Pourquoi l’opération a-t-elle échoué ?
Essentiellement pour trois raisons : premièrement, la mobilisation rapide et efficace de larges secteurs de la population équatorienne qui, en dépit du danger, ont occupé les rues et les places pour exprimer leur soutien au président Correa. Seule la présence active, militante, de la rue a pu contrarier les plans des « golpistes ».
Deuxièmement, la conspiration a pu être arrêtée, car la mobilisation populaire a été doublée d’une solidarité internationale forte et rapide, dès les premières nouvelles du coup d’Etat. Elle s’est traduite par la convocation d’une réunion extraordinaire de l’UNASUR (Union des nations sud-américaines) à Buenos Aires. Avec le soutien de certains gouvernements européens, elle a montré qu’un coup d’Etat, s’il réussissait, conduirait à l’ostracisme et à l’isolement politique, économique et international du pays. La crise a ainsi été résolue, comme en Bolivie en 2008, sans l’intervention d’intérêts extérieurs à l’Amérique du Sud.
Troisième facteur : le courage dont a fait preuve le président Correa, qui ne s’est pas laissé intimider et a résisté fermement au harcèlement et à la séquestration, alors qu’il était plus qu’évident que sa vie était en danger et que, jusqu’à la dernière minute, quand il a quitté l’hôpital, sa voiture a essuyé des tirs dans l’intention de l’assassiner. Si Correa avait fléchi ou laissé penser qu’il était prêt à se soumettre aux desiderata des policiers insurgés, le résultat aurait été tout autre.

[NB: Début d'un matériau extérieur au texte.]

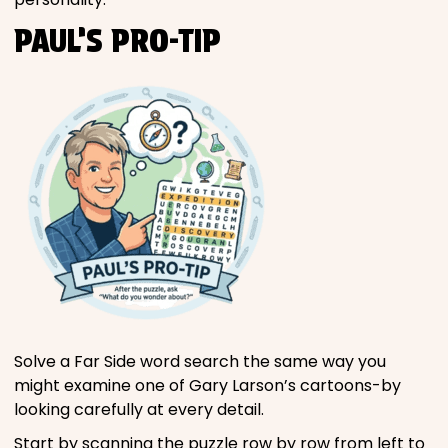
PAUL’S PRO-TIP
Solve a Far Side word search the same way you
might examine one of Gary Larson’s cartoons-by
looking carefully at every detail.
Start by scanning the puzzle row by row from left to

La combinaison des ces trois facteurs a fini par produire l’isolement des factieux et leur affaiblissement, facilitant l’opération de « sauvetage » menée à bien par l’armée équatorienne.
Ce coup d’Etat peut-il se reproduire ?
Oui, parce qu’il a des racines profondes dans les sociétés latino-américaines et dans la politique extérieure des Etats-Unis dans cette partie du monde.
En observant l’histoire récente de nos pays, on voit que des tentatives de coup d’Etat ont eu lieu au Venezuela (2002), en Bolivie (2008), au Honduras (2009) et en Équateur (2010), soit dans quatre pays membres de l’ALBA, où se déroulent d’importantes transformations économiques et sociales.
Parmi les quatre tentatives de coup d’Etat depuis 2002, trois ont échoué et une seule, contre Manuel Zelaya au Honduras, a été couronnée de succès. De manière significative, ce forfait a été perpétré au milieu de la nuit, ce qui a empêché que la nouvelle ne soit connue avant le lendemain matin et que le peuple ait le temps de se rassembler dans les rues. Quand il l’a fait, il était trop tard : Zelaya avait déjà été exfiltré. En outre, dans ce cas, la réponse internationale a été lente et tiède.
Mais il ne faut pas se faire d’illusions : l’oligarchie et l’impérialisme, peut-être par d’autres moyens, tenteront à nouveau de renverser des gouvernements qui ne se soumettent pas à leurs intérêts.